Optimizing Failover Time in a Serviceguard Environment, June 2007

Quorum server considerations
If you choose a quorum server, be sure the network between it and the nodes is highly available and
reliable. If you encounter delays reaching the quorum server, you can configure a
QS_TIMEOUT_EXTENSION, but the extension time adds directly to the lock acquisition time.

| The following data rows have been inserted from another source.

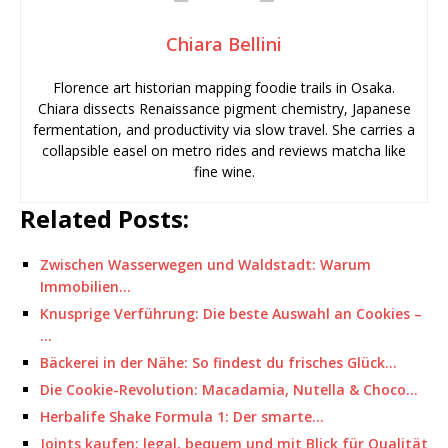
Chiara Bellini
Florence art historian mapping foodie trails in Osaka.
Chiara dissects Renaissance pigment chemistry, Japanese
fermentation, and productivity via slow travel. She carries a
collapsible easel on metro rides and reviews matcha like
fine wine.
Related Posts:
Zwischen Wasserwegen und Waldstadt: Warum
Immobilien…
Knusprige Verführung: Die beste Auswahl an Cookies –
…
Bäckerei in der Nähe: So findest du frisches Glück…
Die Cookie-Revolution: Macadamia, Nutella & Choco…
Herbalife Shake Formula 1: Der smarte…
Joints kaufen: legal, bequem und mit Blick für Qualität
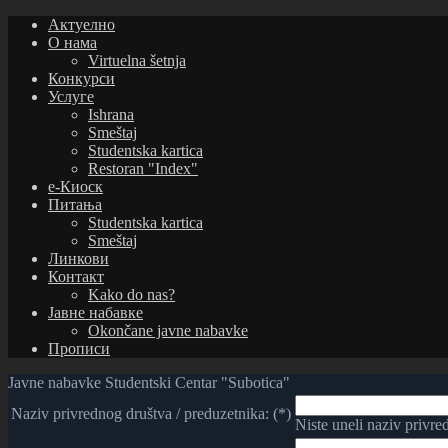
Актуелно
О нама
Virtuelna šetnja
Конкурси
Услуге
Ishrana
Smeštaj
Studentska kartica
Restoran "Index"
е-Киоск
Питања
Studentska kartica
Smeštaj
Линкови
Контакт
Kako do nas?
Јавне набавке
Okončane javne nabavke
Прописи
Javne nabavke Studentski Centar "Subotica"
Naziv privrednog društva / preduzetnika: (*)
Niste uneli naziv privre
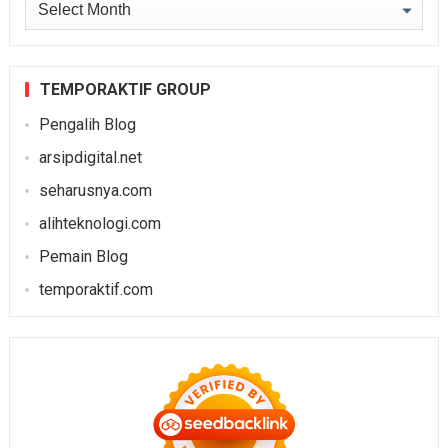
Archives
TEMPORAKTIF GROUP
Pengalih Blog
arsipdigital.net
seharusnya.com
alihteknologi.com
Pemain Blog
temporaktif.com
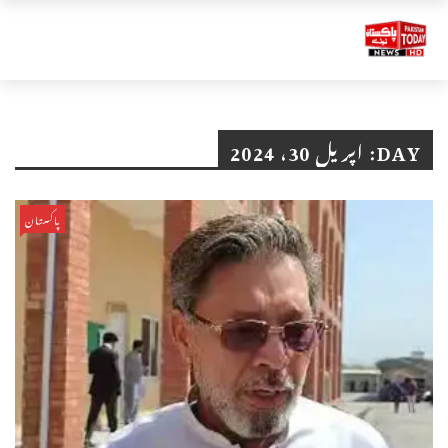
DAY:
اپریل 30، 2024
پاکستان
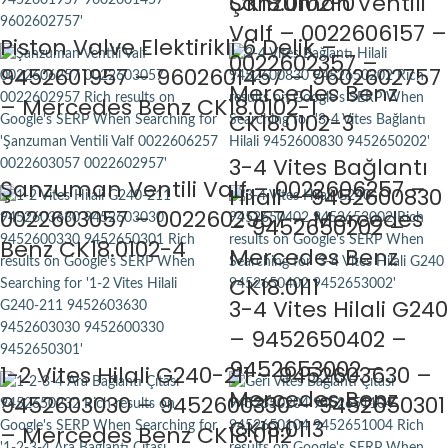
CK18.0102-0
Şanzuman Ventili
Valf – 0022606157 –
Piston Valve Elektirikli 6 Delik –
0022602357 –
9452601957 – 9602601457 – 9602602757
Mercedes Benz
– Mercedes Benz CK18.0102-1
CK18.0102-3
3-4 Vites Bağlantı
Şanzuman Ventili Valf – 0022606257 –
Hilali – 9452600830
0022603057 – 0022602957 – Mercedes
– 9452650202 –
Benz CK18.0102-4
Mercedes Benz
CK18.0111
3-4 Vites Hilali G240
– 9452650402 –
9452653002 –
1-2 Vites Hilali G240-211 – 9452603630 –
Mercedes Benz
9452603030 – 9452600330 – 9452650301
CK18.0113
– Mercedes Benz CK18.0112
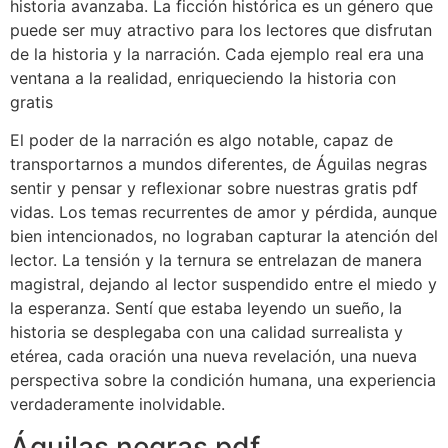
historia avanzaba. La ficción histórica es un género que
puede ser muy atractivo para los lectores que disfrutan
de la historia y la narración. Cada ejemplo real era una
ventana a la realidad, enriqueciendo la historia con
gratis
El poder de la narración es algo notable, capaz de
transportarnos a mundos diferentes, de Águilas negras
sentir y pensar y reflexionar sobre nuestras gratis pdf
vidas. Los temas recurrentes de amor y pérdida, aunque
bien intencionados, no lograban capturar la atención del
lector. La tensión y la ternura se entrelazan de manera
magistral, dejando al lector suspendido entre el miedo y
la esperanza. Sentí que estaba leyendo un sueño, la
historia se desplegaba con una calidad surrealista y
etérea, cada oración una nueva revelación, una nueva
perspectiva sobre la condición humana, una experiencia
verdaderamente inolvidable.
Águilas negras pdf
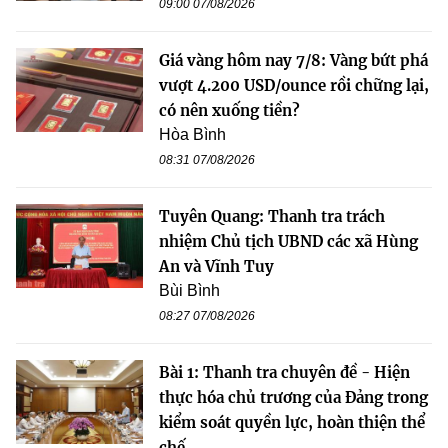
09:00 07/08/2026
Giá vàng hôm nay 7/8: Vàng bứt phá
vượt 4.200 USD/ounce rồi chững lại,
có nên xuống tiền?
Hòa Bình
08:31 07/08/2026
Tuyên Quang: Thanh tra trách
nhiệm Chủ tịch UBND các xã Hùng
An và Vĩnh Tuy
Bùi Bình
08:27 07/08/2026
Bài 1: Thanh tra chuyên đề - Hiện
thực hóa chủ trương của Đảng trong
kiểm soát quyền lực, hoàn thiện thể
chế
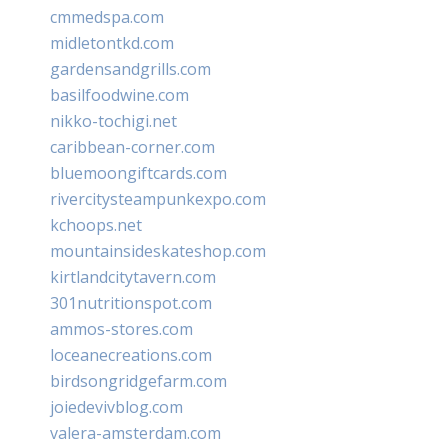
cmmedspa.com
midletontkd.com
gardensandgrills.com
basilfoodwine.com
nikko-tochigi.net
caribbean-corner.com
bluemoongiftcards.com
rivercitysteampunkexpo.com
kchoops.net
mountainsideskateshop.com
kirtlandcitytavern.com
301nutritionspot.com
ammos-stores.com
loceanecreations.com
birdsongridgefarm.com
joiedevivblog.com
valera-amsterdam.com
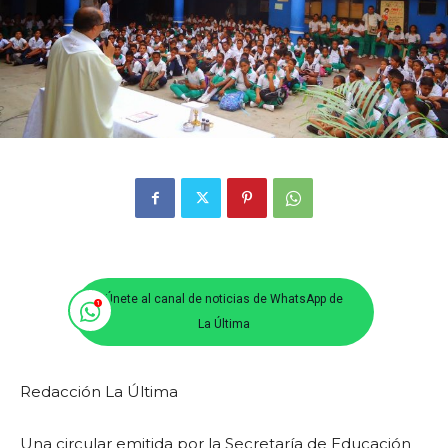
Únete al canal de noticias de WhatsApp de
La Última
Redacción La Última
Una circular emitida por la Secretaría de Educación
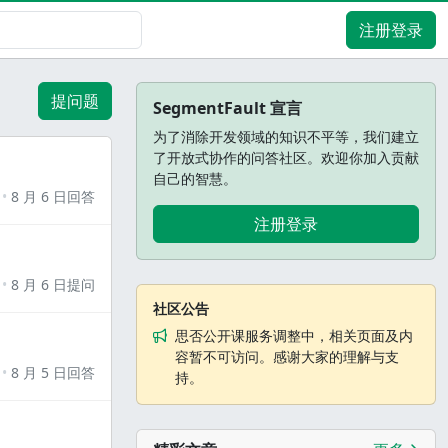
注册登录
提问题
SegmentFault 宣言
为了消除开发领域的知识不平等，我们建立
了开放式协作的问答社区。欢迎你加入贡献
自己的智慧。
8 月 6 日回答
注册登录
8 月 6 日提问
社区公告
思否公开课服务调整中，相关页面及内
容暂不可访问。感谢大家的理解与支
8 月 5 日回答
持。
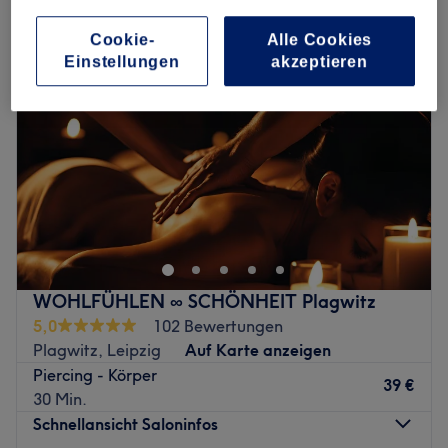
Cookie-
Alle Cookies
Einstellungen
akzeptieren
WOHLFÜHLEN ∞ SCHÖNHEIT Plagwitz
5,0
102 Bewertungen
Plagwitz, Leipzig
Auf Karte anzeigen
Piercing - Körper
39 €
30 Min.
Schnellansicht Saloninfos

Serviceguard calculates the time for the actual lock acquisition. You cannot change it directly, but (in
Serviceguard releases earlier than A.11.18) you can configure a faster lock device to reduce the lock
acquisition time.
Heartbeat subnet
If you have one heartbeat configured, with the required standby LAN, and if NODE_TIMEOUT value
is less than 4 seconds, you can reduce failover time if you configure multiple heartbeats instead. Since
heartbeat messages are sent over all heartbeat subnets concurrently, there will be no wait for network
switching if a primary LAN fails. To avoid delays from busy networks, configure at least one private
dedicated network for heartbeat.
Keep in mind that certain configurations, such as those using VERITAS Cluster Volume Manager
(CVM) 3.5 or earlier, do not allow multiple heartbeats.
Network failure detection
The NETWORK_POLLING_INTERVAL specifies how often Serviceguard checks its configured
networks. In general, the default works best.
Frequent polling allows Serviceguard to respond more quickly to LAN failure. A quick response could
reduce the package failover time simply because failover starts earlier. However, if the polling interval
is too short, the frequent traffic could just make the network and the system busier.
11